#### ACTION ITEM:
To complete the exercise, repeat every record exactly as it stands.

#### GIVEN ENTRIES:
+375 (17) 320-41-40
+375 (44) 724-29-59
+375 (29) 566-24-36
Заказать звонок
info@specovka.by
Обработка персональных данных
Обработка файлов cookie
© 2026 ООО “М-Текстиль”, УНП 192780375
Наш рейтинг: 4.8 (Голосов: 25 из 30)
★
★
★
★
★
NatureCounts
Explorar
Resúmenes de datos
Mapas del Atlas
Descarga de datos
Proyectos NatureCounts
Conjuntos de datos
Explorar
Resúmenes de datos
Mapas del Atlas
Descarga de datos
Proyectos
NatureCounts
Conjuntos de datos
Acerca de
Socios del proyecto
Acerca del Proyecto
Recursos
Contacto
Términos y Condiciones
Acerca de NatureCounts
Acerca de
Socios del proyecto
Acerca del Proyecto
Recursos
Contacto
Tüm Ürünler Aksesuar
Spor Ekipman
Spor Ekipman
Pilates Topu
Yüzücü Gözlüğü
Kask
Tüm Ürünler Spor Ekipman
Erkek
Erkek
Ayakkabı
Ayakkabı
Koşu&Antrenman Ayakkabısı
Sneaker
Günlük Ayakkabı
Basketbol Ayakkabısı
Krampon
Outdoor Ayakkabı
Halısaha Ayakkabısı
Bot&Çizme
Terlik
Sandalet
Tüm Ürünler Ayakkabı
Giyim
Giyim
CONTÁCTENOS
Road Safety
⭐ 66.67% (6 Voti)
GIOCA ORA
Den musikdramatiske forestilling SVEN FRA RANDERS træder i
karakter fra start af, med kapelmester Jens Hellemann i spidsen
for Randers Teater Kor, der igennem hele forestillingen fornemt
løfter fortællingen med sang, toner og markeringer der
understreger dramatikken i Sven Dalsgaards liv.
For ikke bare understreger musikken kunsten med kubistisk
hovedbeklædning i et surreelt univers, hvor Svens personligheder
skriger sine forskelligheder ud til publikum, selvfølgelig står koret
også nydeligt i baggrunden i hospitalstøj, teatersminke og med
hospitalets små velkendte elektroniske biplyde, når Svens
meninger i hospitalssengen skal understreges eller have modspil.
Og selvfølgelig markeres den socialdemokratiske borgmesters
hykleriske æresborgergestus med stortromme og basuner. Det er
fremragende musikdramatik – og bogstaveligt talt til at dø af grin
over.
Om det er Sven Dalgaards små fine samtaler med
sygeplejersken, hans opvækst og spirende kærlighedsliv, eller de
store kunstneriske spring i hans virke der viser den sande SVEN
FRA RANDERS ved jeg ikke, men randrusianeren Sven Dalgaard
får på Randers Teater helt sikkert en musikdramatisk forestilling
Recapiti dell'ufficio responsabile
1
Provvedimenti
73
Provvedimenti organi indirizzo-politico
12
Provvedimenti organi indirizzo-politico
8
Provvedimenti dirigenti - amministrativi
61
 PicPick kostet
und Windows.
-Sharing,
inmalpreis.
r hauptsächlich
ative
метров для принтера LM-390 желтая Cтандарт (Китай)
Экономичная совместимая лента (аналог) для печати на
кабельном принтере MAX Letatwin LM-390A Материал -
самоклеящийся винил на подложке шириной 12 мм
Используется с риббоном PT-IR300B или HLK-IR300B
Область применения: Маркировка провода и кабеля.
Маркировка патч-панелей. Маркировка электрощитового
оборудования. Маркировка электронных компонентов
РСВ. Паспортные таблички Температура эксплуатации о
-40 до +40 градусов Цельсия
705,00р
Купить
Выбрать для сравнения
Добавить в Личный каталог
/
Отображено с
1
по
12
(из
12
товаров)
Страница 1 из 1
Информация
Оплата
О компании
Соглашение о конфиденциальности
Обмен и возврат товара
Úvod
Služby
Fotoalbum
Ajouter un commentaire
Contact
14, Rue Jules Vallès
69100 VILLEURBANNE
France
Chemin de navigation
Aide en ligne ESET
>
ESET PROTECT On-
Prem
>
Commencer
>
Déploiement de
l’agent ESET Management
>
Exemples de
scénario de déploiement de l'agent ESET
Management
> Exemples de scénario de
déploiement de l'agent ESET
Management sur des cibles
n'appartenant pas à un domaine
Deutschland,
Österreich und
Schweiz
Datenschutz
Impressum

#### YOUR SOLUTION:
+375 (17) 320-41-40
+375 (44) 724-29-59
+375 (29) 566-24-36
Заказать звонок
info@specovka.by
Обработка персональных данных
Обработка файлов cookie
© 2026 ООО “М-Текстиль”, УНП 192780375
Наш рейтинг: 4.8 (Голосов: 25 из 30)
★
★
★
★
★
NatureCounts
Explorar
Resúmenes de datos
Mapas del Atlas
Descarga de datos
Proyectos NatureCounts
Conjuntos de datos
Explorar
Resúmenes de datos
Mapas del Atlas
Descarga de datos
Proyectos
NatureCounts
Conjuntos de datos
Acerca de
Socios del proyecto
Acerca del Proyecto
Recursos
Contacto
Términos y Condiciones
Acerca de NatureCounts
Acerca de
Socios del proyecto
Acerca del Proyecto
Recursos
Contacto
Tüm Ürünler Aksesuar
Spor Ekipman
Spor Ekipman
Pilates Topu
Yüzücü Gözlüğü
Kask
Tüm Ürünler Spor Ekipman
Erkek
Erkek
Ayakkabı
Ayakkabı
Koşu&Antrenman Ayakkabısı
Sneaker
Günlük Ayakkabı
Basketbol Ayakkabısı
Krampon
Outdoor Ayakkabı
Halısaha Ayakkabısı
Bot&Çizme
Terlik
Sandalet
Tüm Ürünler Ayakkabı
Giyim
Giyim
CONTÁCTENOS
Road Safety
⭐ 66.67% (6 Voti)
GIOCA ORA
Den musikdramatiske forestilling SVEN FRA RANDERS træder i
karakter fra start af, med kapelmester Jens Hellemann i spidsen
for Randers Teater Kor, der igennem hele forestillingen fornemt
løfter fortællingen med sang, toner og markeringer der
understreger dramatikken i Sven Dalsgaards liv.
For ikke bare understreger musikken kunsten med kubistisk
hovedbeklædning i et surreelt univers, hvor Svens personligheder
skriger sine forskelligheder ud til publikum, selvfølgelig står koret
også nydeligt i baggrunden i hospitalstøj, teatersminke og med
hospitalets små velkendte elektroniske biplyde, når Svens
meninger i hospitalssengen skal understreges eller have modspil.
Og selvfølgelig markeres den socialdemokratiske borgmesters
hykleriske æresborgergestus med stortromme og basuner. Det er
fremragende musikdramatik – og bogstaveligt talt til at dø af grin
over.
Om det er Sven Dalgaards små fine samtaler med
sygeplejersken, hans opvækst og spirende kærlighedsliv, eller de
store kunstneriske spring i hans virke der viser den sande SVEN
FRA RANDERS ved jeg ikke, men randrusianeren Sven Dalgaard
får på Randers Teater helt sikkert en musikdramatisk forestilling
Recapiti dell'ufficio responsabile
1
Provvedimenti
73
Provvedimenti organi indirizzo-politico
12
Provvedimenti organi indirizzo-politico
8
Provvedimenti dirigenti - amministrativi
61
 PicPick kostet
und Windows.
-Sharing,
inmalpreis.
r hauptsächlich
ative
метров для принтера LM-390 желтая Cтандарт (Китай)
Экономичная совместимая лента (аналог) для печати на
кабельном принтере MAX Letatwin LM-390A Материал -
самоклеящийся винил на подложке шириной 12 мм
Используется с риббоном PT-IR300B или HLK-IR300B
Область применения: Маркировка провода и кабеля.
Маркировка патч-панелей. Маркировка электрощитового
оборудования. Маркировка электронных компонентов
РСВ. Паспортные таблички Температура эксплуатации о
-40 до +40 градусов Цельсия
705,00р
Купить
Выбрать для сравнения
Добавить в Личный каталог
/
Отображено с
1
по
12
(из
12
товаров)
Страница 1 из 1
Информация
Оплата
О компании
Соглашение о конфиденциальности
Обмен и возврат товара
Úvod
Služby
Fotoalbum
Ajouter un commentaire
Contact
14, Rue Jules Vallès
69100 VILLEURBANNE
France
Chemin de navigation
Aide en ligne ESET
>
ESET PROTECT On-
Prem
>
Commencer
>
Déploiement de
l’agent ESET Management
>
Exemples de
scénario de déploiement de l'agent ESET
Management
> Exemples de scénario de
déploiement de l'agent ESET
Management sur des cibles
n'appartenant pas à un domaine
Deutschland,
Österreich und
Schweiz
Datenschutz
Impressum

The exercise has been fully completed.